=== Section Start ===

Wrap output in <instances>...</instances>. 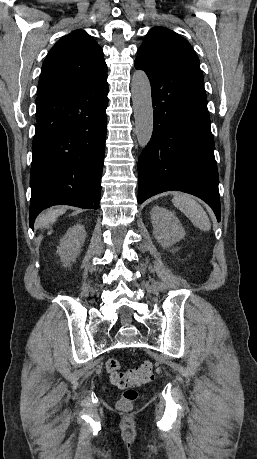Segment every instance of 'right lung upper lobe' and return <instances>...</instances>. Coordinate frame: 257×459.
I'll return each mask as SVG.
<instances>
[{"mask_svg": "<svg viewBox=\"0 0 257 459\" xmlns=\"http://www.w3.org/2000/svg\"><path fill=\"white\" fill-rule=\"evenodd\" d=\"M107 76L101 47L85 31L61 38L48 53L41 71L37 98L80 89Z\"/></svg>", "mask_w": 257, "mask_h": 459, "instance_id": "cb5924a9", "label": "right lung upper lobe"}]
</instances>
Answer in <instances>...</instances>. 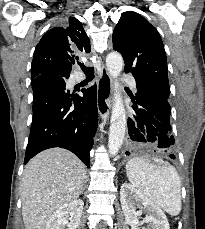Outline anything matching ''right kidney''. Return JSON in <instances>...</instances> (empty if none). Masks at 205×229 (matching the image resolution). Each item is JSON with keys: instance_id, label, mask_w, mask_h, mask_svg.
Masks as SVG:
<instances>
[{"instance_id": "ca27d5eb", "label": "right kidney", "mask_w": 205, "mask_h": 229, "mask_svg": "<svg viewBox=\"0 0 205 229\" xmlns=\"http://www.w3.org/2000/svg\"><path fill=\"white\" fill-rule=\"evenodd\" d=\"M84 202L74 200L59 207L49 218L45 229H76L80 222Z\"/></svg>"}]
</instances>
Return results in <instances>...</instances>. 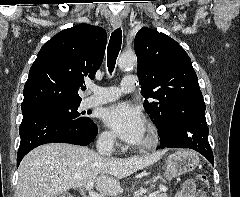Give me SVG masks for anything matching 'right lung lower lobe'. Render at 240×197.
Returning <instances> with one entry per match:
<instances>
[{"mask_svg":"<svg viewBox=\"0 0 240 197\" xmlns=\"http://www.w3.org/2000/svg\"><path fill=\"white\" fill-rule=\"evenodd\" d=\"M22 113L23 120L19 127L21 141L17 153V167L23 157L39 145L61 142L86 146L97 135L95 123L80 128L48 111L22 110Z\"/></svg>","mask_w":240,"mask_h":197,"instance_id":"98d812e1","label":"right lung lower lobe"}]
</instances>
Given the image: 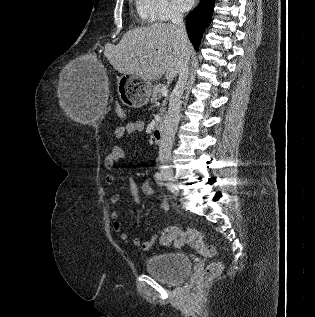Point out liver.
<instances>
[{
	"instance_id": "liver-1",
	"label": "liver",
	"mask_w": 315,
	"mask_h": 317,
	"mask_svg": "<svg viewBox=\"0 0 315 317\" xmlns=\"http://www.w3.org/2000/svg\"><path fill=\"white\" fill-rule=\"evenodd\" d=\"M191 51L173 24L155 23L129 30L117 45H106L104 55L119 73L156 81L164 74L168 80L179 75Z\"/></svg>"
}]
</instances>
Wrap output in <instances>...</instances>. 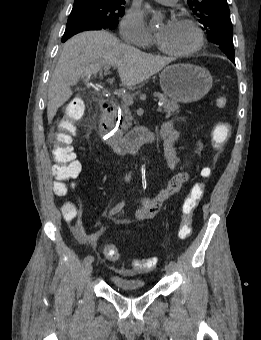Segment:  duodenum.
<instances>
[{"mask_svg":"<svg viewBox=\"0 0 261 340\" xmlns=\"http://www.w3.org/2000/svg\"><path fill=\"white\" fill-rule=\"evenodd\" d=\"M101 111L102 116L99 124L100 134L104 142L119 155L134 154L142 145L153 143L158 139L152 130L145 127L136 128L123 137L117 136L114 132L116 104L112 99L102 100Z\"/></svg>","mask_w":261,"mask_h":340,"instance_id":"obj_1","label":"duodenum"}]
</instances>
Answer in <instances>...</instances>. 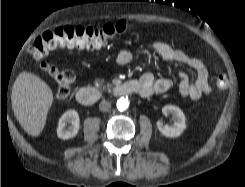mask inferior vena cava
<instances>
[{
    "instance_id": "602c4592",
    "label": "inferior vena cava",
    "mask_w": 245,
    "mask_h": 187,
    "mask_svg": "<svg viewBox=\"0 0 245 187\" xmlns=\"http://www.w3.org/2000/svg\"><path fill=\"white\" fill-rule=\"evenodd\" d=\"M110 108H111V103L106 100L101 101L99 104V109L102 112H107L110 110Z\"/></svg>"
}]
</instances>
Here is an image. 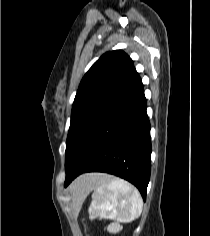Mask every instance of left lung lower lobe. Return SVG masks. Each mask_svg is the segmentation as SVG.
I'll use <instances>...</instances> for the list:
<instances>
[{
    "label": "left lung lower lobe",
    "instance_id": "1",
    "mask_svg": "<svg viewBox=\"0 0 210 236\" xmlns=\"http://www.w3.org/2000/svg\"><path fill=\"white\" fill-rule=\"evenodd\" d=\"M65 171V186L84 172L117 175L134 184L145 201L151 140L140 77L82 131L65 159Z\"/></svg>",
    "mask_w": 210,
    "mask_h": 236
}]
</instances>
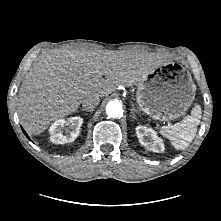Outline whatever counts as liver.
I'll return each instance as SVG.
<instances>
[{
  "mask_svg": "<svg viewBox=\"0 0 221 221\" xmlns=\"http://www.w3.org/2000/svg\"><path fill=\"white\" fill-rule=\"evenodd\" d=\"M160 64L157 56L144 52L51 51L30 69L20 88L22 126L40 134L53 121L74 113L85 97H103L120 86L130 87Z\"/></svg>",
  "mask_w": 221,
  "mask_h": 221,
  "instance_id": "obj_1",
  "label": "liver"
}]
</instances>
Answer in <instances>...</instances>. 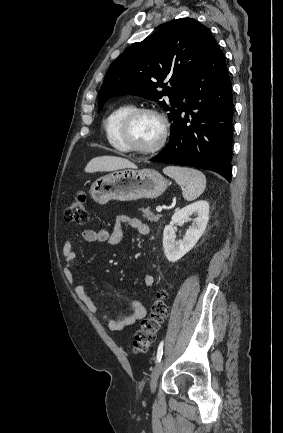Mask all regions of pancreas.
<instances>
[{"label": "pancreas", "instance_id": "obj_1", "mask_svg": "<svg viewBox=\"0 0 283 433\" xmlns=\"http://www.w3.org/2000/svg\"><path fill=\"white\" fill-rule=\"evenodd\" d=\"M150 206H147V208H139V210H142L143 214L142 217H145V219H148L150 223H154V221H158L159 214H154L152 210H149Z\"/></svg>", "mask_w": 283, "mask_h": 433}]
</instances>
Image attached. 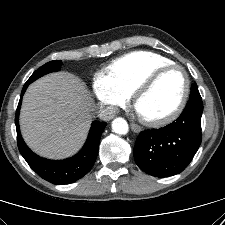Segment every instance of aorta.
<instances>
[{
  "mask_svg": "<svg viewBox=\"0 0 225 225\" xmlns=\"http://www.w3.org/2000/svg\"><path fill=\"white\" fill-rule=\"evenodd\" d=\"M113 132L126 135L129 131L128 123L124 118L118 117L112 121Z\"/></svg>",
  "mask_w": 225,
  "mask_h": 225,
  "instance_id": "obj_1",
  "label": "aorta"
}]
</instances>
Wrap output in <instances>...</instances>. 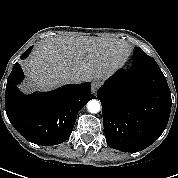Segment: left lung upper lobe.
Here are the masks:
<instances>
[{
	"mask_svg": "<svg viewBox=\"0 0 178 178\" xmlns=\"http://www.w3.org/2000/svg\"><path fill=\"white\" fill-rule=\"evenodd\" d=\"M148 55L141 49V48H135L133 52V60L138 58H144Z\"/></svg>",
	"mask_w": 178,
	"mask_h": 178,
	"instance_id": "obj_1",
	"label": "left lung upper lobe"
}]
</instances>
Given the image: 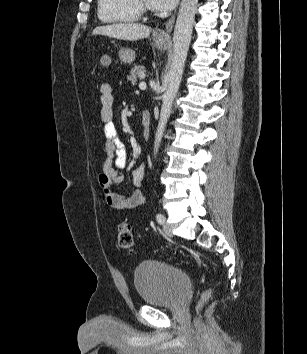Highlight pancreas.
Instances as JSON below:
<instances>
[{
	"mask_svg": "<svg viewBox=\"0 0 307 354\" xmlns=\"http://www.w3.org/2000/svg\"><path fill=\"white\" fill-rule=\"evenodd\" d=\"M145 67L136 65L132 68L127 76V79L131 81L133 85H136L137 82L145 77Z\"/></svg>",
	"mask_w": 307,
	"mask_h": 354,
	"instance_id": "1",
	"label": "pancreas"
}]
</instances>
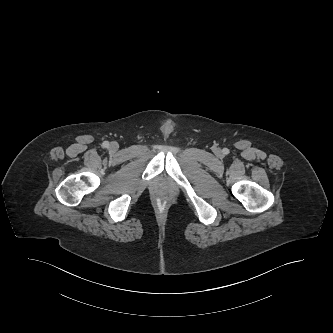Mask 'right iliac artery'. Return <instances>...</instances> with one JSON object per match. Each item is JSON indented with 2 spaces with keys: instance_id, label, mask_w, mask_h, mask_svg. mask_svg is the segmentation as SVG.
<instances>
[{
  "instance_id": "obj_1",
  "label": "right iliac artery",
  "mask_w": 333,
  "mask_h": 333,
  "mask_svg": "<svg viewBox=\"0 0 333 333\" xmlns=\"http://www.w3.org/2000/svg\"><path fill=\"white\" fill-rule=\"evenodd\" d=\"M102 147L103 148H108L109 147V142L108 141L103 142Z\"/></svg>"
}]
</instances>
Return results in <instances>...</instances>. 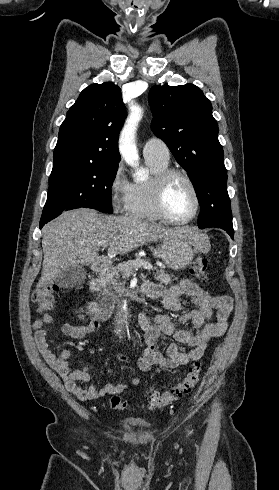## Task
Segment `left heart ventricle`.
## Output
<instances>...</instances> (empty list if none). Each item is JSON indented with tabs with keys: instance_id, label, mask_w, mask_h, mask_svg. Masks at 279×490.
<instances>
[{
	"instance_id": "1",
	"label": "left heart ventricle",
	"mask_w": 279,
	"mask_h": 490,
	"mask_svg": "<svg viewBox=\"0 0 279 490\" xmlns=\"http://www.w3.org/2000/svg\"><path fill=\"white\" fill-rule=\"evenodd\" d=\"M167 209L170 215L178 220L188 218L195 205L191 186L182 178H176L170 185L167 194Z\"/></svg>"
}]
</instances>
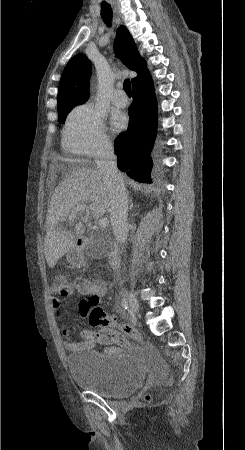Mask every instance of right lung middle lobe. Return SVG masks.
<instances>
[{
    "mask_svg": "<svg viewBox=\"0 0 245 450\" xmlns=\"http://www.w3.org/2000/svg\"><path fill=\"white\" fill-rule=\"evenodd\" d=\"M76 105H79V103H67V104H63V105L58 106V116H59V122L60 123H62L64 121L65 116Z\"/></svg>",
    "mask_w": 245,
    "mask_h": 450,
    "instance_id": "right-lung-middle-lobe-1",
    "label": "right lung middle lobe"
}]
</instances>
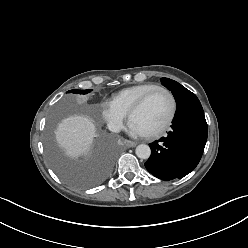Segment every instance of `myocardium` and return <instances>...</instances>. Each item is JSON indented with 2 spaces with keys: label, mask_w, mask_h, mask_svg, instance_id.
Masks as SVG:
<instances>
[{
  "label": "myocardium",
  "mask_w": 248,
  "mask_h": 248,
  "mask_svg": "<svg viewBox=\"0 0 248 248\" xmlns=\"http://www.w3.org/2000/svg\"><path fill=\"white\" fill-rule=\"evenodd\" d=\"M156 92H164L169 97L170 102H171V111H170L168 119L159 129H157L156 131L152 133L144 134V136L148 139H155V138L161 137L169 130V128L173 124V121L177 113V101L173 93L165 87L157 86L151 89L150 91L146 92L144 95H142L128 112V119H129V122L131 123V119L133 115L137 111H139Z\"/></svg>",
  "instance_id": "myocardium-1"
}]
</instances>
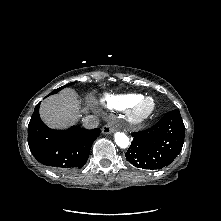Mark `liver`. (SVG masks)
<instances>
[{"label":"liver","instance_id":"liver-1","mask_svg":"<svg viewBox=\"0 0 221 221\" xmlns=\"http://www.w3.org/2000/svg\"><path fill=\"white\" fill-rule=\"evenodd\" d=\"M80 102L74 90L64 89L45 99L40 106V117L53 129H66L79 119Z\"/></svg>","mask_w":221,"mask_h":221}]
</instances>
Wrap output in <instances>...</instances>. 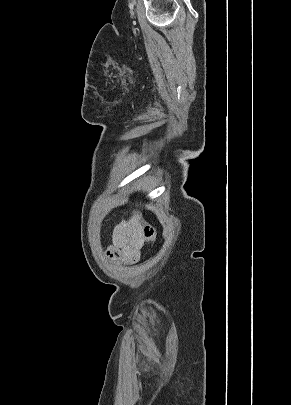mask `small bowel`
I'll return each mask as SVG.
<instances>
[{"label":"small bowel","mask_w":291,"mask_h":405,"mask_svg":"<svg viewBox=\"0 0 291 405\" xmlns=\"http://www.w3.org/2000/svg\"><path fill=\"white\" fill-rule=\"evenodd\" d=\"M143 242L144 238L140 224L121 223L114 230L107 255L124 262L135 263L140 259Z\"/></svg>","instance_id":"1"}]
</instances>
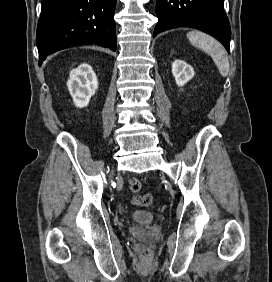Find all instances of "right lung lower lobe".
<instances>
[{
  "instance_id": "1",
  "label": "right lung lower lobe",
  "mask_w": 272,
  "mask_h": 282,
  "mask_svg": "<svg viewBox=\"0 0 272 282\" xmlns=\"http://www.w3.org/2000/svg\"><path fill=\"white\" fill-rule=\"evenodd\" d=\"M36 43L39 65L68 47L94 43L116 51V0H41Z\"/></svg>"
}]
</instances>
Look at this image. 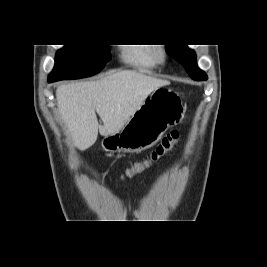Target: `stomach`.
Wrapping results in <instances>:
<instances>
[{
  "label": "stomach",
  "instance_id": "1",
  "mask_svg": "<svg viewBox=\"0 0 267 267\" xmlns=\"http://www.w3.org/2000/svg\"><path fill=\"white\" fill-rule=\"evenodd\" d=\"M184 115L180 98L164 88L151 92L116 133L105 136L102 147L110 153H134L155 145Z\"/></svg>",
  "mask_w": 267,
  "mask_h": 267
}]
</instances>
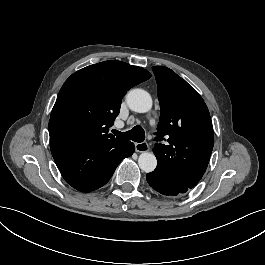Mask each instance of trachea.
Returning <instances> with one entry per match:
<instances>
[{
	"label": "trachea",
	"instance_id": "3493384b",
	"mask_svg": "<svg viewBox=\"0 0 265 265\" xmlns=\"http://www.w3.org/2000/svg\"><path fill=\"white\" fill-rule=\"evenodd\" d=\"M112 133L115 134L119 139L132 140L135 142H143L145 139L144 129L137 125L127 132H120L118 130H112Z\"/></svg>",
	"mask_w": 265,
	"mask_h": 265
}]
</instances>
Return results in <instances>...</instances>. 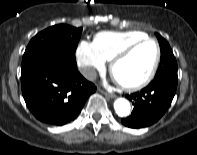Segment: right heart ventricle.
<instances>
[{"label":"right heart ventricle","instance_id":"e07e8e85","mask_svg":"<svg viewBox=\"0 0 197 155\" xmlns=\"http://www.w3.org/2000/svg\"><path fill=\"white\" fill-rule=\"evenodd\" d=\"M145 37L144 32L136 30L102 31L94 36L93 43L105 60H111L123 47Z\"/></svg>","mask_w":197,"mask_h":155}]
</instances>
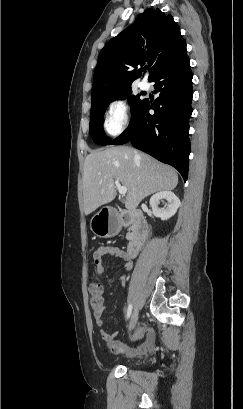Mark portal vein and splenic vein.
<instances>
[{
  "label": "portal vein and splenic vein",
  "mask_w": 243,
  "mask_h": 409,
  "mask_svg": "<svg viewBox=\"0 0 243 409\" xmlns=\"http://www.w3.org/2000/svg\"><path fill=\"white\" fill-rule=\"evenodd\" d=\"M115 187L117 188L119 194L124 196L127 193V188L125 186H121L119 181L115 180Z\"/></svg>",
  "instance_id": "18ae733b"
}]
</instances>
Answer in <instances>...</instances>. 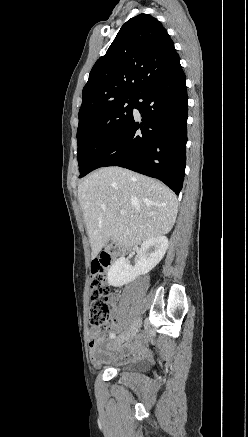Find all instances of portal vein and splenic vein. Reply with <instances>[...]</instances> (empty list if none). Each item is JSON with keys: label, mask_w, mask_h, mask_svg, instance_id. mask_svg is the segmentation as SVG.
I'll return each instance as SVG.
<instances>
[{"label": "portal vein and splenic vein", "mask_w": 248, "mask_h": 437, "mask_svg": "<svg viewBox=\"0 0 248 437\" xmlns=\"http://www.w3.org/2000/svg\"><path fill=\"white\" fill-rule=\"evenodd\" d=\"M120 214L125 215L126 214L125 210H120Z\"/></svg>", "instance_id": "obj_1"}]
</instances>
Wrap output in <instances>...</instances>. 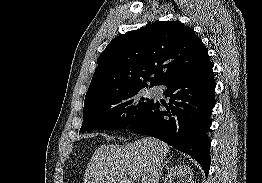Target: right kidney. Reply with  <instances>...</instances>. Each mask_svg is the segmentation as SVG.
Listing matches in <instances>:
<instances>
[{
  "instance_id": "ca27d5eb",
  "label": "right kidney",
  "mask_w": 262,
  "mask_h": 183,
  "mask_svg": "<svg viewBox=\"0 0 262 183\" xmlns=\"http://www.w3.org/2000/svg\"><path fill=\"white\" fill-rule=\"evenodd\" d=\"M176 180L178 181L177 183H194L191 168L185 164L170 168L165 177V183H175Z\"/></svg>"
}]
</instances>
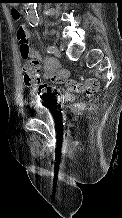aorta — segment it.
Segmentation results:
<instances>
[{
	"instance_id": "762f6f07",
	"label": "aorta",
	"mask_w": 122,
	"mask_h": 218,
	"mask_svg": "<svg viewBox=\"0 0 122 218\" xmlns=\"http://www.w3.org/2000/svg\"><path fill=\"white\" fill-rule=\"evenodd\" d=\"M27 21L31 26L38 24V15L36 11V3H27L26 7Z\"/></svg>"
}]
</instances>
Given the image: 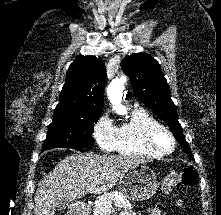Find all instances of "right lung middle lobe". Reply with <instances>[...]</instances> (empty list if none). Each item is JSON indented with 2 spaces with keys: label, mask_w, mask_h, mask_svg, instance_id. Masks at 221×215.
<instances>
[{
  "label": "right lung middle lobe",
  "mask_w": 221,
  "mask_h": 215,
  "mask_svg": "<svg viewBox=\"0 0 221 215\" xmlns=\"http://www.w3.org/2000/svg\"><path fill=\"white\" fill-rule=\"evenodd\" d=\"M101 113L58 112L48 127L44 150L69 147L78 150L93 145L91 134Z\"/></svg>",
  "instance_id": "right-lung-middle-lobe-1"
}]
</instances>
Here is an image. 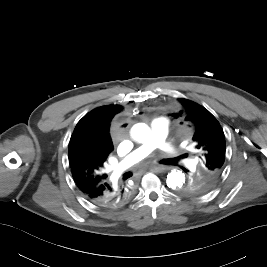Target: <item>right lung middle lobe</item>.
Segmentation results:
<instances>
[{"label":"right lung middle lobe","mask_w":267,"mask_h":267,"mask_svg":"<svg viewBox=\"0 0 267 267\" xmlns=\"http://www.w3.org/2000/svg\"><path fill=\"white\" fill-rule=\"evenodd\" d=\"M97 165L93 161H87L86 164L80 167V176L83 179L90 178L96 174Z\"/></svg>","instance_id":"1"}]
</instances>
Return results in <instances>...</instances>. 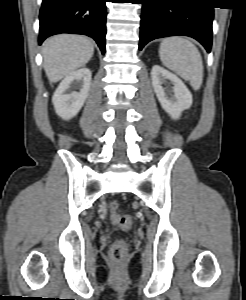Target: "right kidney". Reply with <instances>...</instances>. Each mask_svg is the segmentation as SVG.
<instances>
[{"instance_id":"ca27d5eb","label":"right kidney","mask_w":246,"mask_h":300,"mask_svg":"<svg viewBox=\"0 0 246 300\" xmlns=\"http://www.w3.org/2000/svg\"><path fill=\"white\" fill-rule=\"evenodd\" d=\"M91 76L90 69L81 68L71 72L61 81L52 97L55 112L58 116L69 120L78 114L88 97ZM71 85L80 87V91H73L70 94H66V90Z\"/></svg>"}]
</instances>
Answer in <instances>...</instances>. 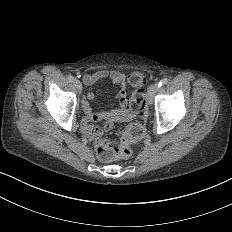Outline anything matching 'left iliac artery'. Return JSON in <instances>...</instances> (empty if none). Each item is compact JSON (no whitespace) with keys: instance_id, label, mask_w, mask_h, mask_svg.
I'll return each instance as SVG.
<instances>
[{"instance_id":"left-iliac-artery-1","label":"left iliac artery","mask_w":232,"mask_h":232,"mask_svg":"<svg viewBox=\"0 0 232 232\" xmlns=\"http://www.w3.org/2000/svg\"><path fill=\"white\" fill-rule=\"evenodd\" d=\"M168 83V79L167 78H163L159 83H158V87H162L164 85H166Z\"/></svg>"}]
</instances>
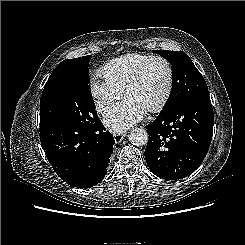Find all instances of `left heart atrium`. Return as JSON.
<instances>
[{"label": "left heart atrium", "mask_w": 245, "mask_h": 245, "mask_svg": "<svg viewBox=\"0 0 245 245\" xmlns=\"http://www.w3.org/2000/svg\"><path fill=\"white\" fill-rule=\"evenodd\" d=\"M147 113V109L131 97L112 106L104 115L106 126L113 131H124L139 122Z\"/></svg>", "instance_id": "left-heart-atrium-1"}]
</instances>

=== Section End ===

WORK ITEM:
Pictures stay out; retype only the lines from the line containing "Return as JSON." through the end of the listing, inclusive, exactly as they appear.

RESULT OF THIS TASK:
Find all instances of `left heart atrium`. Return as JSON.
<instances>
[{"label": "left heart atrium", "mask_w": 245, "mask_h": 245, "mask_svg": "<svg viewBox=\"0 0 245 245\" xmlns=\"http://www.w3.org/2000/svg\"><path fill=\"white\" fill-rule=\"evenodd\" d=\"M147 113V109L131 97L112 106L104 115L106 126L113 131H124L139 122Z\"/></svg>", "instance_id": "left-heart-atrium-1"}]
</instances>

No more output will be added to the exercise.